Brief
In the records that follow, find each line with "Añadir" and pull it out.

Stored data entries:
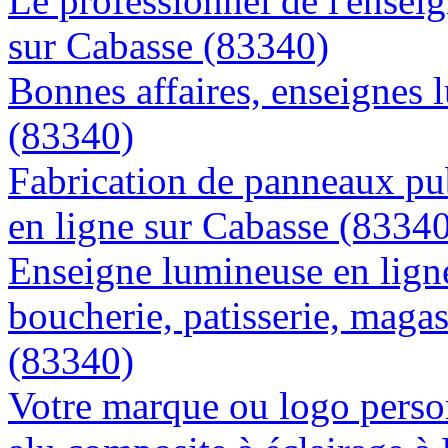
Le professionnel de l'enseig
sur Cabasse (83340)
Bonnes affaires, enseignes 
(83340)
Fabrication de panneaux pub
en ligne sur Cabasse (8334
Enseigne lumineuse en lign
boucherie, patisserie, magas
(83340)
Votre marque ou logo person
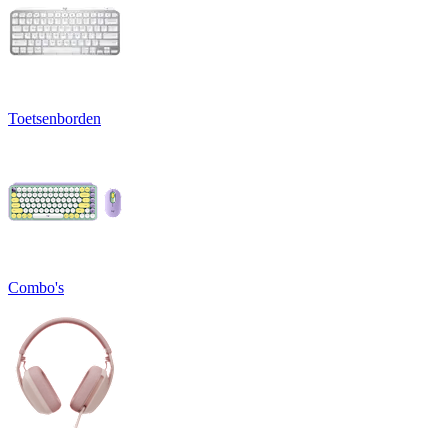
Toetsenborden
Combo's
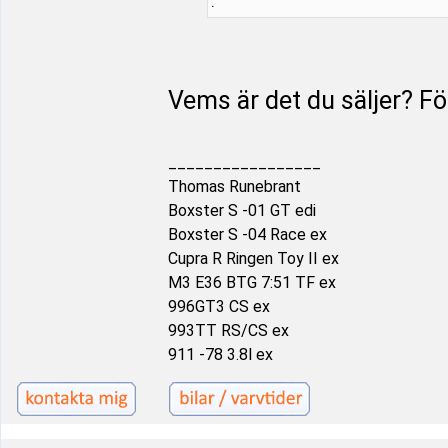
:
Vems är det du säljer? För
_________________
Thomas Runebrant
Boxster S -01 GT edi
Boxster S -04 Race ex
Cupra R Ringen Toy II ex
M3 E36 BTG 7:51 TF ex
996GT3 CS ex
993TT RS/CS ex
911 -78 3.8l ex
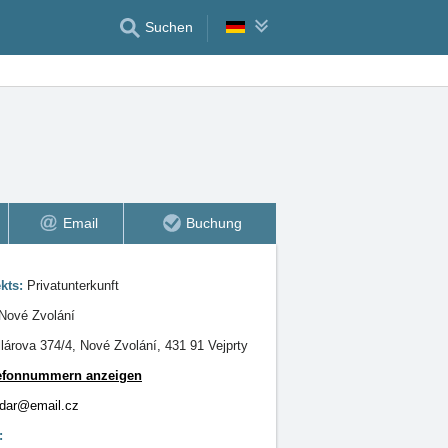
Suchen
Email
Buchung
ekts:
Privatunterkunft
 Nové Zvolání
lárova 374/4, Nové Zvolání, 431 91 Vejprty
efonnummern anzeigen
ndar@email.cz
:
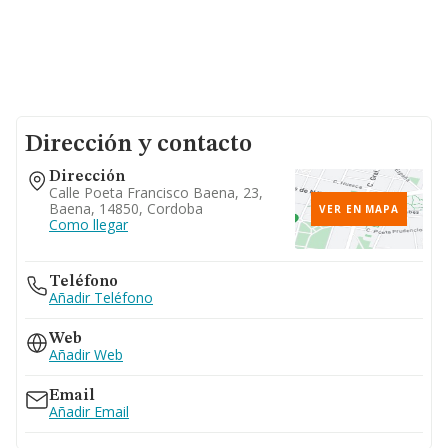
Dirección y contacto
Dirección
Calle Poeta Francisco Baena, 23,
Baena, 14850, Cordoba
VER EN MAPA
Como llegar
Teléfono
Añadir Teléfono
Web
Añadir Web
Email
Añadir Email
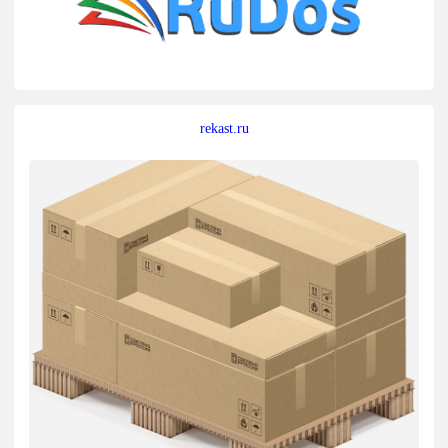
rekast.ru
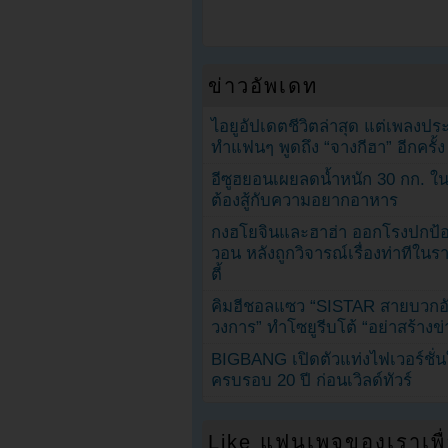
ข่าวอัพเดท
ไอยูอัปเดตชีวิตล่าสุด แต่เพลงป
ทำแฟนๆ พูดถึง “จางกีฮา” อีกครั้ง
อีซูฮยอนเผยลดน้ำหนัก 30 กก. ใน 
ต้องสู้กับความอยากอาหาร
กงฮโยจินและฮาฮ่า ออกโรงปกป้อ
วอน หลังถูกวิจารณ์เรื่องท่าทีใน
ตี้
คิมฮีชอลแซว “SISTAR สายบวกอั
วงการ” ทำโซยูรีบโต้ “อย่าสร้างข่
BIGBANG เปิดตัวแท่งไฟเวอร์ชั่
ครบรอบ 20 ปี ก่อนเวิลด์ทัวร์
Like แฟนเพจของเราเพื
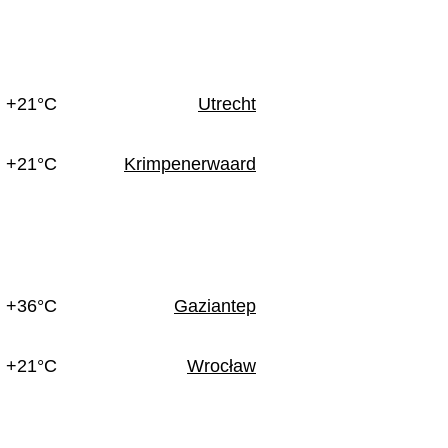
n
+21°C
Utrecht
+21°C
Krimpenerwaard
+36°C
Gaziantep
+21°C
Wrocław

Solution
Añadir Teléfono
Añadir Web
Añadir Email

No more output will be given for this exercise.